10. Global First AI Smart Browser Fellou Launched: One-Click Research, Posting, Emailing, Efficiency Soars Fivefold!
The release of Fellou marks a significant transformation in browsers, as it becomes the world's first browser with AI-powered automation capabilities. Not only can it perform traditional searches and browsing, but it can also think, plan, and execute complex tasks, greatly boosting user productivity. Through deep research mode and workflow automation, Fellou provides powerful support for researchers, marketers, and developers, particularly showcasing immense potential in cross-platform collaboration and data processing.
【AiBase Summary:】
🔍 Deep research mode automatically generates complete reports by parallel searching multiple platforms in the background, rivaling the efficiency of an intern team.

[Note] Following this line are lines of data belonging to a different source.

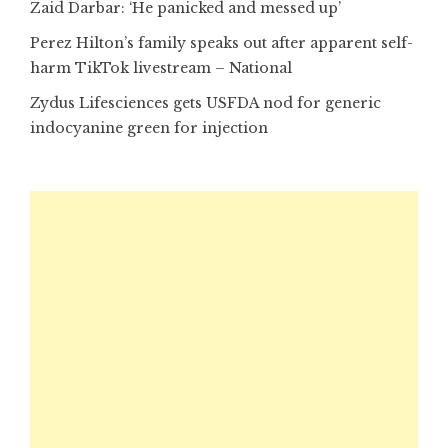
Zaid Darbar: ‘He panicked and messed up’
Perez Hilton’s family speaks out after apparent self-
harm TikTok livestream – National
Zydus Lifesciences gets USFDA nod for generic
indocyanine green for injection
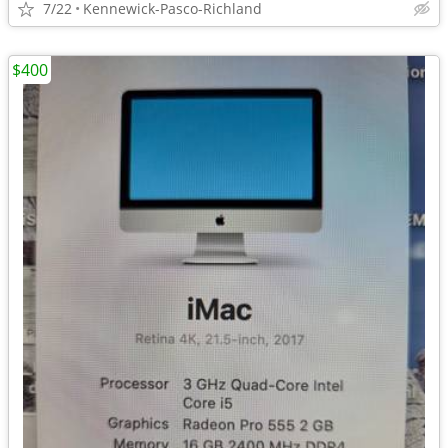
7/22
Kennewick-Pasco-Richland
$400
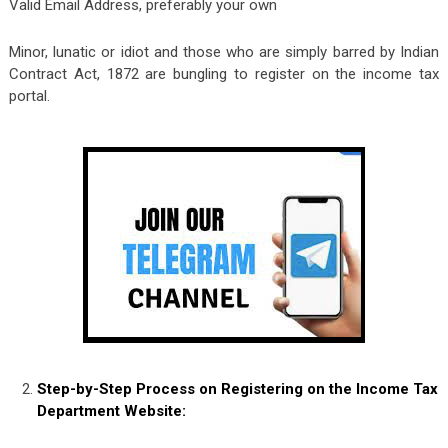
Valid Email Address, preferably your own
Minor, lunatic or idiot and those who are simply barred by Indian
Contract Act, 1872 are bungling to register on the income tax
portal.
Step-by-Step Process on Registering on the Income Tax
Department Website:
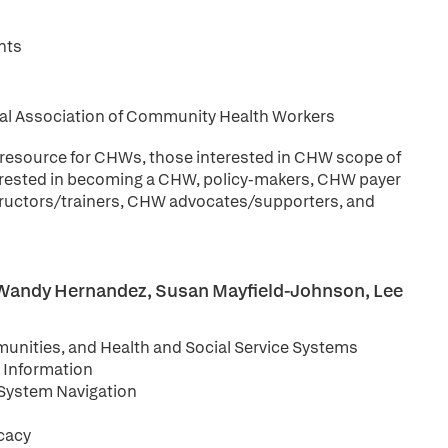
nts
onal Association of Community Health Workers
 resource for CHWs, those interested in CHW scope of
nterested in becoming a CHW, policy-makers, CHW payer
uctors/trainers, CHW advocates/supporters, and
n, Wandy Hernandez, Susan Mayfield-Johnson, Lee
unities, and Health and Social Service Systems
d Information
System Navigation
cacy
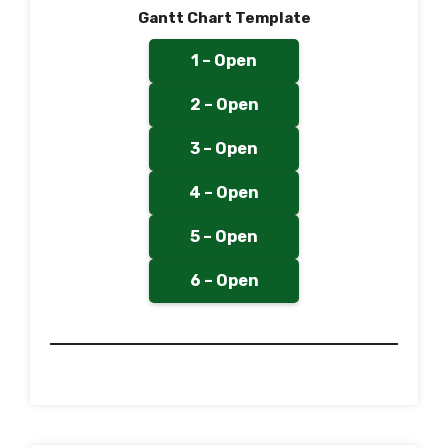
Gantt Chart Template
1 – Open
2 – Open
3 – Open
4 – Open
5 – Open
6 – Open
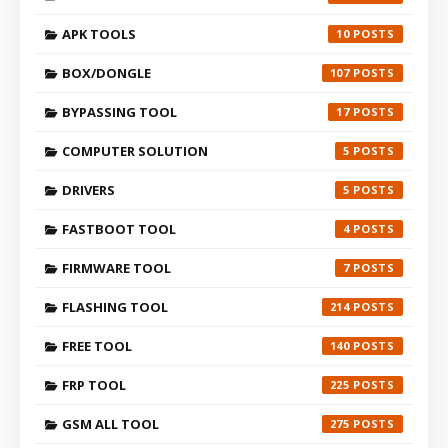
APK TOOLS
10
BOX/DONGLE
107
BYPASSING TOOL
17
COMPUTER SOLUTION
5
DRIVERS
5
FASTBOOT TOOL
4
FIRMWARE TOOL
7
FLASHING TOOL
214
FREE TOOL
140
FRP TOOL
225
GSM ALL TOOL
275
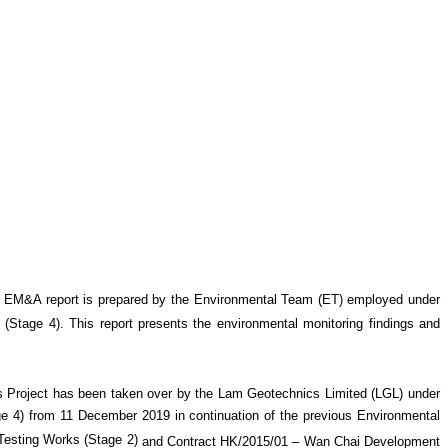
 EM&A report is prepared by the Environmental Team (ET) employed under
 (Stage 4)
. This report presents the environmental monitoring findings and
 Project has been taken over by the Lam Geotechnics Limited (LGL) under
4) from 11 December 2019 in continuation of the previous Environmental
esting Works (Stage 2)
and Contract HK/2015/01 – Wan Chai Development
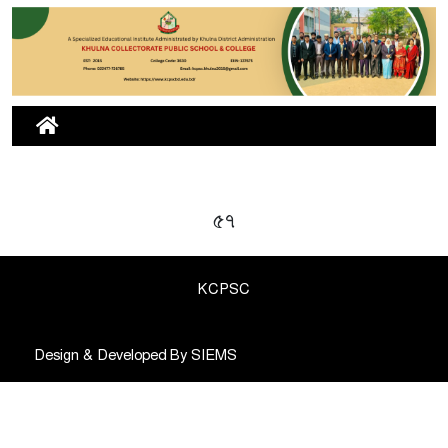
৫৭
KCPSC
Design & Developed By
SIEMS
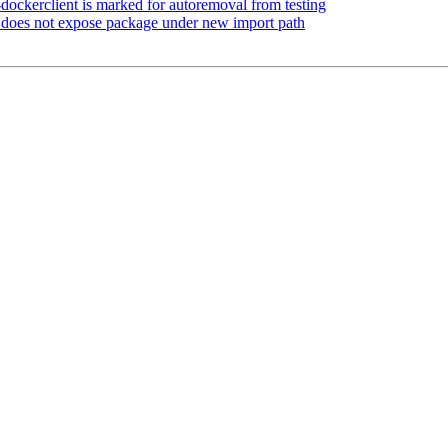
dockerclient is marked for autoremoval from testing
does not expose package under new import path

⚙️ Deep workflow mode allows users to automate complex tasks through natural language instructions, boosting efficiency and supporting cross-platform operations.
🔒 Privacy protection-wise, Fellou promises not to track user behavior; all data processing occurs locally, ensuring user data security.
Details link: https://fellou.ai
11. NVIDIA AI Introduces Audio-SDS, Revolutionizing Sound Effect Generation and Multitask Audio Processing
NVIDIA's Audio-SDS technology extends Score Distillation Sampling (SDS) to the audio domain, significantly improving sound effect generation and sound source separation capabilities. The technology supports multitask audio processing, enabling users to generate customized sound effects via text prompts, reducing development costs and time. The open-source release of Audio-SDS provides new possibilities for the creative industry and smart devices, marking an important milestone in AI audio processing.
【AiBase Summary:】
🎶 Audio-SDS leverages SDS technology extended to the audio domain, enabling multitask processing suitable for sound effect generation and sound source separation.
📝 Users can customize sound design through text conditions, meeting creative and industrial needs to enhance user experience.
🚀 The open-source strategy promotes AI technology popularization, providing low-cost audio processing solutions for developers and small and medium-sized enterprises.
Details link: https://research.nvidia.com/labs/toronto-ai/Audio-SDS/
12. Kimi Joins Xiaohongshu, AI Large Models Transition from 'Traffic Wars' to Content Deepening
Kimi's cooperation with Xiaohongshu marks a new attempt for AI large models on content platforms. Although the current entrance has yet to deeply integrate with other Xiaohongshu functions, this cooperation shows Kimi's transformation strategy amid traffic anxiety. In the future, Kimi may enhance user stickiness by combining content with communities, although current functionalities remain cautious. Further cooperation between the two parties still requires observation.
【AiBase Summary:】
📈 Kimi cooperates with Xiaohongshu, launching the Kimi intelligent assistant account where users can generate notes with one click.
💰 Kimi's traffic budget was reduced to 150 million yuan in the first quarter of 2025, indicating its transition from quantity-driven growth to a focus on content and community strategies.
🔍 Kimi also collaborates with Caixin Media to introduce financial data, exploring the direction of trustworthy replies, further reaching content communities.